While most obvious cases in such circumstances will involve physical injury, like
practices involving harm to the life, limb and sanity of persons, the more critical cases
might involve social or psychological injuries too. However, arguing purely on formal
grounds that denying someone entry to a temple causes social or psychological injury
may be insufficient. That is because, under normal circumstances, no one would
consider a woman, for instance, as socially inferior because ritual practices require that
she stay outside a temple. Whereas, this is not the case with rights for civic goods: a
person denied education is considered socially inferior as a result of lack of education.
Similarly, arguing that denying entry into a temple causes psychological injury cannot in
itself hold because such injury cannot be purely personal; a significant cross-section of
the society must make a case that psychological injury is to be anticipated in such
circumstances.

Another apprehension about this proposal could be that it reverses the hard-won
historical gains of some communities, especially Dalits, in securing entry to temples and
other public spaces. But, it must be remembered that the Dalit argument for temple
entry could successfully claim that denial of entry to temples was a paradigmatic
instance of denial of entry to all public spaces and goods, including education, jobs and
other rights. Such a case cannot be made in any of the present instances involving
temples, dargas and various traditional practices.

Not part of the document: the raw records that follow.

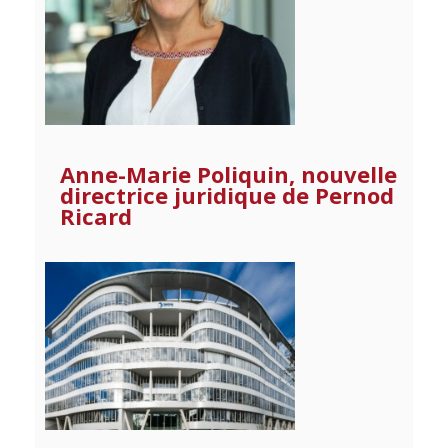
Anne-Marie Poliquin, nouvelle
directrice juridique de Pernod
Ricard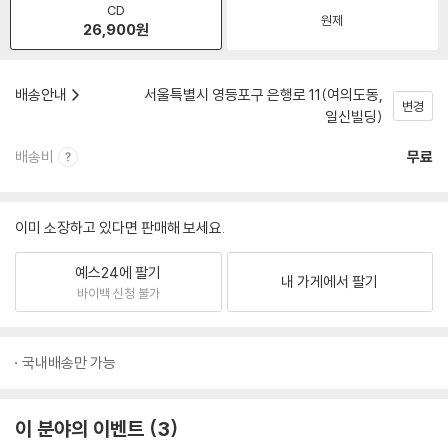
CD
원제
26,900
원
배송안내
서울특별시 영등포구 은행로 11(여의도동,
변경
일신빌딩)
배송비
무료
이미 소장하고 있다면 판매해 보세요.
예스24에 팔기
내 가게에서 팔기
바이백 신청 불가
국내배송만 가능
이 분야의 이벤트
3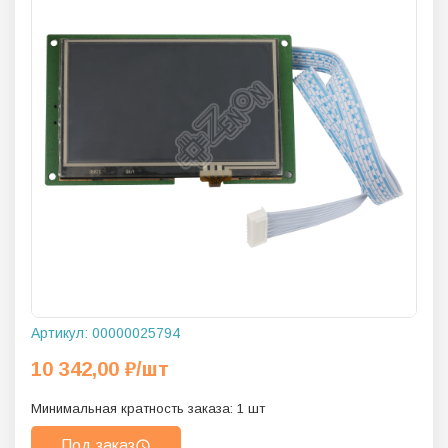
Артикул:
00000025794
10 342,00
₽
/шт
Минимальная кратность заказа:
1
шт
Под заказ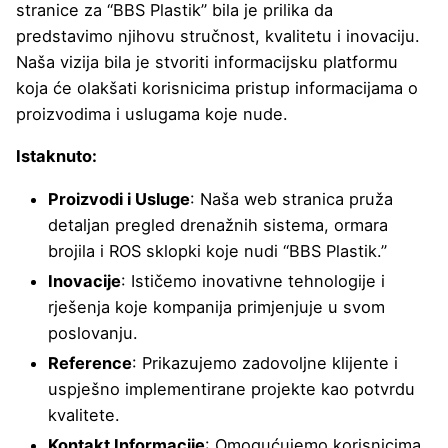
stranice za “BBS Plastik” bila je prilika da
predstavimo njihovu stručnost, kvalitetu i inovaciju.
Naša vizija bila je stvoriti informacijsku platformu
koja će olakšati korisnicima pristup informacijama o
proizvodima i uslugama koje nude.
Istaknuto:
Proizvodi i Usluge
: Naša web stranica pruža
detaljan pregled drenažnih sistema, ormara
brojila i ROS sklopki koje nudi “BBS Plastik.”
Inovacije
: Ističemo inovativne tehnologije i
rješenja koje kompanija primjenjuje u svom
poslovanju.
Reference
: Prikazujemo zadovoljne klijente i
uspješno implementirane projekte kao potvrdu
kvalitete.
Kontakt Informacije
: Omogućujemo korisnicima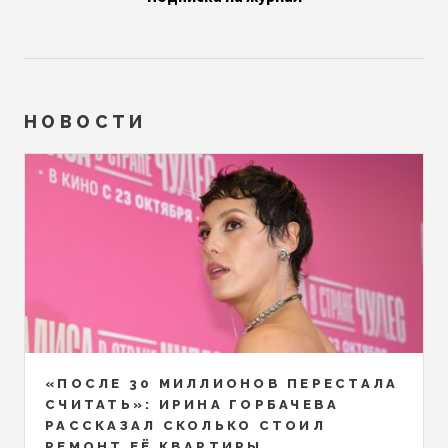
НОВОСТИ
«ПОСЛЕ 30 МИЛЛИОНОВ ПЕРЕСТАЛА
СЧИТАТЬ»: ИРИНА ГОРБАЧЕВА
РАССКАЗАЛ СКОЛЬКО СТОИЛ
РЕМОНТ ЕЁ КВАРТИРЫ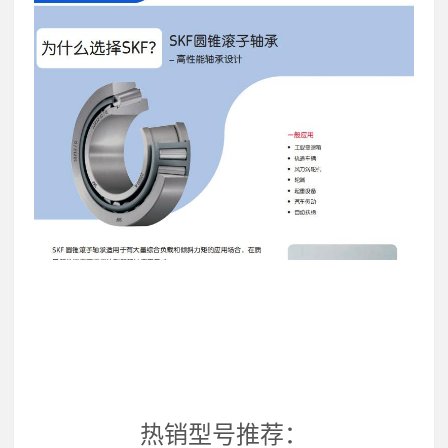
热销型号推荐：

Even the most extreme anti-traditionalist would concede a distinction between the
practice of Sati and denying women entry into the Sabarimala shrine. However, within
the rights-based framework, it is impossible to articulate this intuitive difference in any
meaningful sense. Both seem like cases of infraction of rights and a result of the
patriarchal system with varying degrees of violence on women. In contrast, a significant
difference between them is easily articulated using the injury principle: both are
traditions, with the former involving a cognisable injury, and only therefore
reprehensible, and the latter less obviously so.

It may not be out of place to note that, in India, very radical calls for a uniform civil code
are usually made using the rights principle as a plank. Instead, with the injury principle,
we could effectively check the excesses that may be caused by such legislative
adventurism. Such a principle will ensure that personal laws be amended only gradually
and that too after the injury due to a particular unfair law is established adequately.

As with all other regulatory and procedural ideas, this one too is born weak and is in
need of fleshing out as it encounters a variety of challenging circumstances. But it must
be noted that, unlike the rights principle, it does not guarantee any one or the other
variety of outcomes beforehand. Also, unlike the rights principle, which is very abstract,
the injury principle is more concrete and sensitive to the fact that injury may vary based
on contextual differences of time and place. This ensures that due respect is given to
both the aggrieved and the defendant in case of a conflict over tradition.

The liberals' evocation of rights in matters of traditional practices gives them a very
wide writ. The point is not simply that of allowing or disallowing a discriminatory
practice in a particular temple or mosque. It is that pretty much any conceivable
distinction between human beings, situations and rituals made by a tradition is
potentially subject to being pronounced illegal, if one were to apply the liberal maxim of
rights. Even the liberals, going by their own canon of fairness, would agree that no one,
including themselves, should have such a wide and overarching writ in a democracy.